L’Association coopérative d’économie familiale de l’Estrie (ACEF Estrie) met en garde les citoyens contre la sollicitation par téléphone, sur Facebook ou en porte-à-porte des entreprises de vente itinérante. Elle craint une augmentation de la vente sous pression avec la fin du crédit d’impôt Rénovert en mars prochain.

Gare aux entreprises de vente itinérante

SHERBROOKE — L’Association coopérative d’économie familiale de l’Estrie (ACEF Estrie) met en garde les citoyens contre la sollicitation par téléphone, sur Facebook ou en porte-à-porte des entreprises de vente itinérante. Elle craint une augmentation de la vente sous pression avec la fin du crédit d’impôt Rénovert en mars prochain. Le premier conseil : ne jamais signer un contrat le jour même de sa réception.

« Par expérience, dans le passé, quand il y a la fin d’un crédit d’impôt comme ça, il y a de grosses intensifications de sollicitation. On veut mettre les gens en alerte face à ça. Je m’attends à ce que les entreprises de ventes itinérantes fassent un blitz de publicité pour inciter les gens à faire affaire avec eux maintenant.
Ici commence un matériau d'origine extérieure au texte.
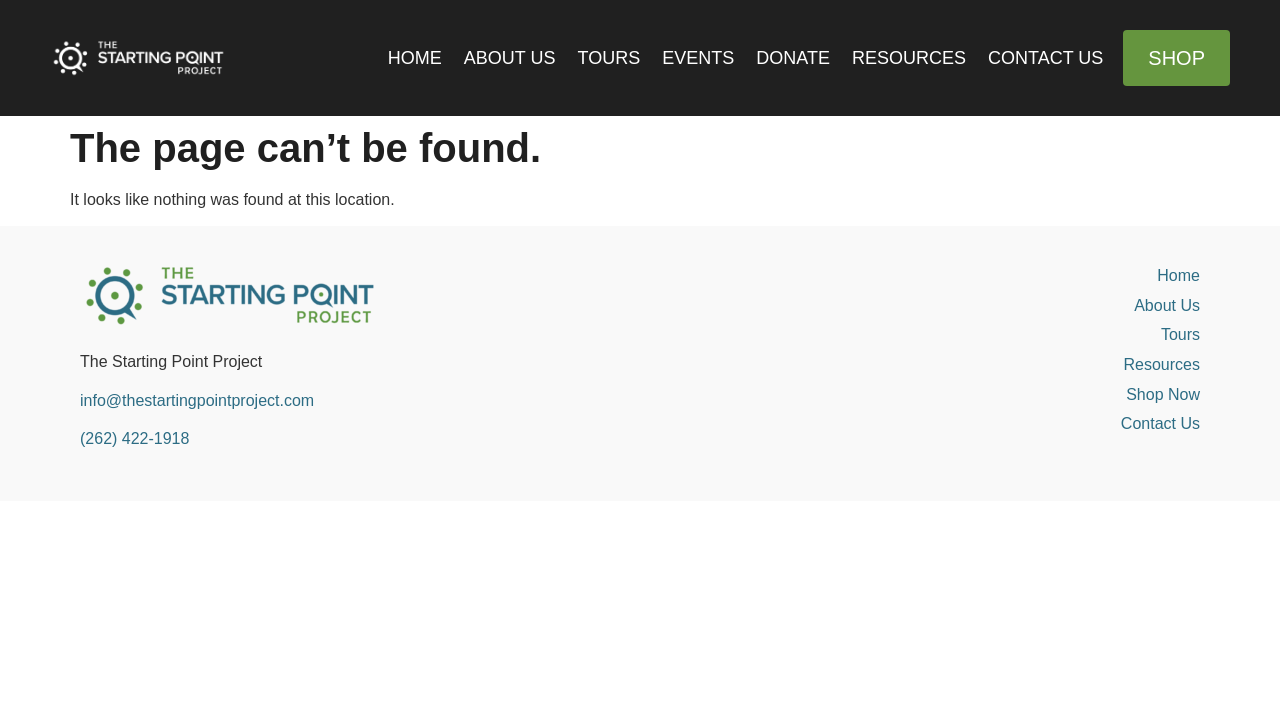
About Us (510, 58)
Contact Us (1045, 58)
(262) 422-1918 (134, 438)
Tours (609, 58)
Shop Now (1163, 394)
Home (415, 58)
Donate (793, 58)
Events (698, 58)
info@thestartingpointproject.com (197, 400)
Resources (909, 58)
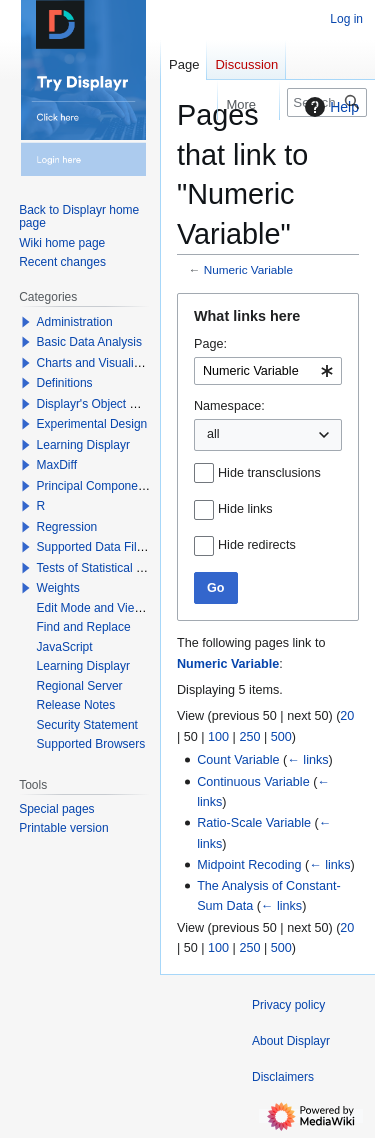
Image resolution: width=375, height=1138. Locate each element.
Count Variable (238, 760)
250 (249, 737)
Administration (75, 322)
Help (329, 107)
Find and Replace (84, 627)
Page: (210, 344)
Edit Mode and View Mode (107, 608)
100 (218, 737)
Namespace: (229, 406)
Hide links (245, 509)
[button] (26, 322)
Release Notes (76, 705)
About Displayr (291, 1041)
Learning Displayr (83, 445)
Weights (58, 588)
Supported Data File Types (108, 547)
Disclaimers (283, 1077)
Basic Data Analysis (89, 342)
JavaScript (65, 647)
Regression (67, 527)
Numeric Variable (248, 269)
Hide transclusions (269, 473)
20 (347, 716)
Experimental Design (92, 424)
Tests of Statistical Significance (119, 568)
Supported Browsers (91, 744)
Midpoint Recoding (249, 865)
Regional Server (80, 686)
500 (281, 737)
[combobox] (268, 371)
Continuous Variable (253, 782)
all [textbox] (213, 434)
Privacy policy (288, 1005)
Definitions (65, 383)
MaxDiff (57, 465)
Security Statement (87, 725)
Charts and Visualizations (104, 363)
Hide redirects (257, 545)
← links (307, 760)
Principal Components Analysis (119, 486)
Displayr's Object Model (100, 404)
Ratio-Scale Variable (254, 823)
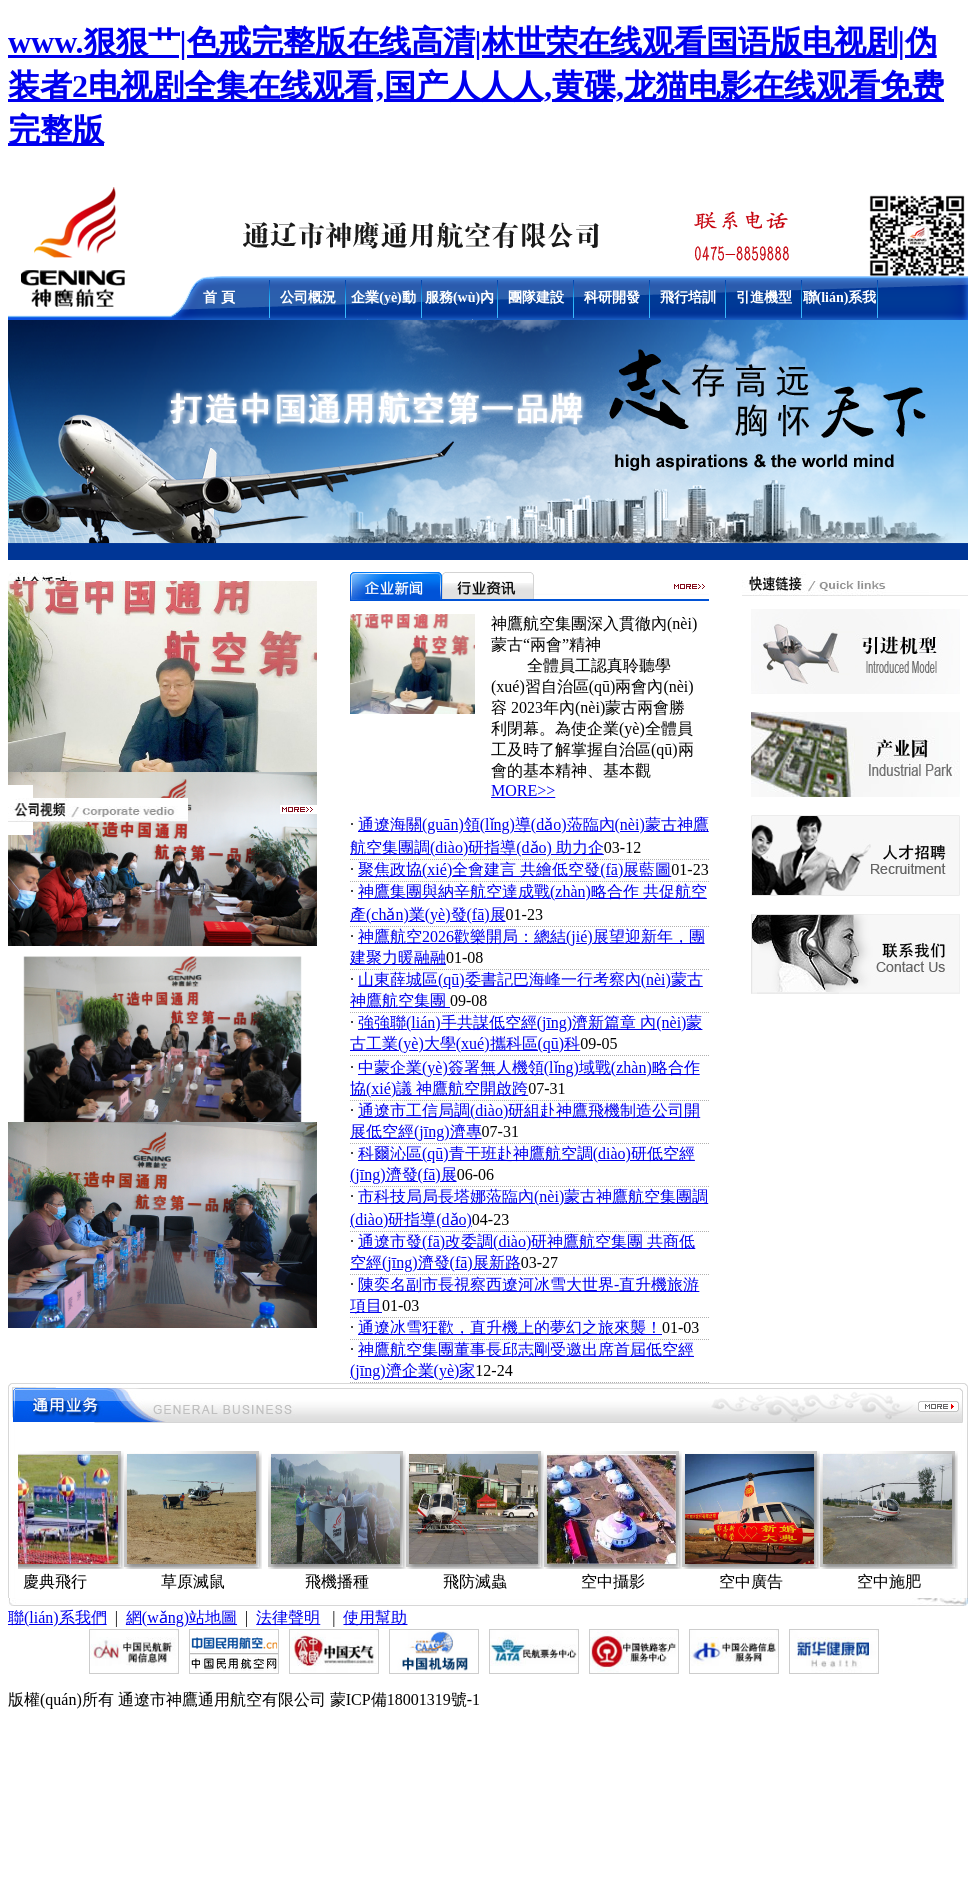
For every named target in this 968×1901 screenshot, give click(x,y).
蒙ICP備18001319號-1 (405, 1699)
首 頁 (219, 297)
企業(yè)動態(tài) (383, 301)
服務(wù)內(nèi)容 (459, 301)
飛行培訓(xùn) (688, 301)
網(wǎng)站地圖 (181, 1617)
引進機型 (764, 297)
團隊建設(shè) (536, 301)
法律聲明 (288, 1617)
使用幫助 (375, 1617)
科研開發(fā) (612, 301)
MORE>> (523, 790)
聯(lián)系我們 (840, 301)
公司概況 (308, 297)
C’est correct, mais ce qui pose problème c’est que si les gens ont peur de la limite du 31 mars, ils prennent le premier venu et signent un contrat sans faire d'autres soumissions pour voir si c’est le meilleur prix qu’ils peuvent aller chercher », explique Sylvie Bonin, coordonnatrice de l’ACEF. 

Le crédit d’impôt Rénovert, c’est un remboursement de 20 % du montant excédent 2 500 $ sur des travaux admissibles. Le contrat doit être signé avant le 31 mars et les travaux réalisés et payés avant le 1er janvier 2020.

Selon Entreprises Québec, un commerçant itinérant est quelqu’un qui, en personne ou par représentant, ailleurs qu’à son adresse, sollicite un consommateur en vue de conclure un contrat de rénovation.

Mme Bonin indique que ces entreprises ont tendance à vendre un service de trois à quatre fois plus cher que ce qu’il vaut vraiment, en forçant les gens à rapidement signer un contrat, ce qui les empêche de connaître le prix que proposerait un commerçant local. Mme Bonin suggère donc de faire affaire avec une entreprise locale, afin d'éviter toute embrouille. 

« Leur stratégie c’est d’appâter les gens au téléphone ou sur Facebook en leur offrant une inspection ou des vérifications gratuites. Une fois à la maison, ce sont des gens très tenaces et peu de clients réussissent à résister. Ils déballent de la fausse représentation pour vendre leur service », déplore-t-elle. 

Plus d’une soumission est nécessaire

Étant donné que les gens sont pressés de signer un contrat avant la fin du crédit d’impôt, ils peuvent croire plus facilement aux dires des entreprises, qui déforment un peu la réalité, tant dans les prix que dans les réels besoins de réparation. 

Mme Bonin incite donc les citoyens a demander l’avis de plus d’un expert pour être certain qu’il y ait un travail à faire, et surtout, de ne jamais signer un contrat le jour même de sa présentation. Elle insiste sur le fait que plusieurs soumissions sont nécessaires afin d’analyser la différence de prix. 

« Même si le crédit achève, vous avez quand même le temps d’aller voir ailleurs à deux ou trois endroits. Leur stratégie à ces entreprises, c’est de faire signer le jour même, pour ne pas que le client ait voir ailleurs. Ils savent que leurs prix sont trop élevés », ajoute la coordonnatrice. 

L’ACEF est présente pour aider tous les citoyens dans leurs démarches de travaux, elle pourra penser à tous les détails que le citoyen peut oublier.

« On demande aux gens de nous signaler ce qu’ils ont vécu, ça fait qu’on finit par avoir une vision assez complète des différentes stratégies des vendeurs », ajoute aussi Mme Bonin.